By Carmen Paun, in Brussels

- Last updated on GMT

MEPs call for improved traceability of horsemeat

Related tags European union Beef Livestock

Members of the European Parliament’s public health and food safety committee asked last night for horsemeat supplies within the European Union (EU) to be subjected to better traceability requirements, because of the ongoing labelling scandal.

“We have very strict rules on the traceability of bovines, and we need better traceability of horsemeat,”​ said an Irish member of the centre-right European People’s Party (EPP) Mairead McGuinness, speaking during a debate at the parliament’s Brussels building. “We need much more rigorous rules on horses if they are in the food chain,”​ she underlined.

However, Dr Bernhard Url, director of risk assessment and scientific assistance at the European Food Safety Authority (EFSA), taking part at the debate, reassured MEPs: “Horsemeat is actually a very safe product; it can be eaten raw without a big risk to the consumers,”​ he explained, noting there was already an EU law in place that forbids the sale of meat from horses treated with the anti-inflammatory drug phenylbutazone. “This is not a health safety issue,”​ he insisted, adding that the presence of phenylbutazone in thousands of samples of horsemeat tested across EU countries over the last few years was very small.

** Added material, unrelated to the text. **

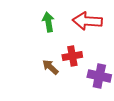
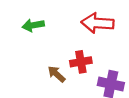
green arrow: (48, 22) -> (33, 25), moved, turned -90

“This fraud involved 0.02% of the horse meat that circulates in Europe,”​ said Paola Testori Coggi, director general of the European Commission’s health and consumer affairs directorate general. She explained that 20 tonnes (t) of horsemeat were wrongly mislabelled as beef by “the French establishment”​ out of about 100,000t of horsemeat circulating in Europe, noting however that the real size of the mislabelling problem will only be known in mid-April, when the results of the DNA tests across the EU are released.

“We should reflect before asking for more labelling and more traceability,”​ Testori Coggi said, adding that member states should impose criminal sanctions on meat producers and food manufacturers who defraud the European food supply chain. “We do not have a clear picture of what the different sanctions are from each member state in the case of food fraud,”​ she noted.

EU legislation says it is the responsibility of each EU member country to check that meat products are correctly labelled when sold on their territory.